Beseelt von ihrem festen Willen, sich ihre gute Meinung über Deutschland und seine Politik auf keinen Fall trüben zu lassen, kommen sie auch nicht auf eine ziemlich naheliegende Interpretation der damaligen deutschen Außenpolitik, die zudem noch den Vorteil hätte, stichhaltig und quellengestützt zu sein: Dass nämlich die „diplomatischer Grobschlächtigkeit“ Ausdruck der Überzeugung war, auf die Interessen anderer Mächte keine Rücksicht nehmen zu müssen, aber von allen anderen Respekt für die eigenen Interessen einfordern zu können.

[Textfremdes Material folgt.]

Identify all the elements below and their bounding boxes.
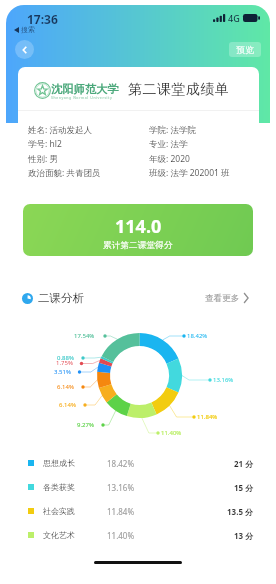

Dass die „deplazierte Krafthuberei“ in Wirklichkeit zum verfolgten Zweck ziemlich gut passende Machtdemonstrationen waren, die von den anderen Mächten auch entsprechend ernst genommen und mittels Gewaltdrohung und diplomatischer Nachverhandlung in bloß symbolische Punktsiege zu verwandeln versucht wurden. Dass darum aggressives Expansionsstreben angesichts des kontinuierlichen Ausbaus der Machtmittel und der beharrlichen Ausweitung und brutalen Behauptung des eigenen Kolonialbesitzes eine ziemliche unangemessen-freundliche Charakterisierung dieser Politik ist, die eben nicht nur „strebte“, sondern machte. Und dass schließlich das angebliche „permanente Versagen“ gar keine sachliche Feststellung über Aufwand, Umsetzung und Ertrag der deutschen Außenpolitik vor 1914 für die von ihr verfolgten Zwecke ist, sondern das – nachträglich übrigens leicht zu habende - Urteil, dass die führenden Figuren des Kaiserreichs die Machtverhältnisse falsch eingeschätzt und darum zum Schluss den Krieg verloren haben; verwandelt in das abfällige Werturteil „Versager!“. Aber weil es „einen zielstrebigen deutschen Griff nach der Weltmacht“ nicht gegeben haben darf – obwohl Reden wie Taten der deutschen Staatsführung da eigentlich wenig Zweifel aufkommen lassen – bleiben solche Interpretationen schön außen vor. Es gibt ja auch soviel anderes worüber sich reden ließe. ­

Die Schuldfrage, in deutscher Selbstbezogenheit lange Zeit der zentrale Begriff, ob als Skandalon oder als Selbstbezichtigung, spielt dabei keine entscheidende Rolle mehr.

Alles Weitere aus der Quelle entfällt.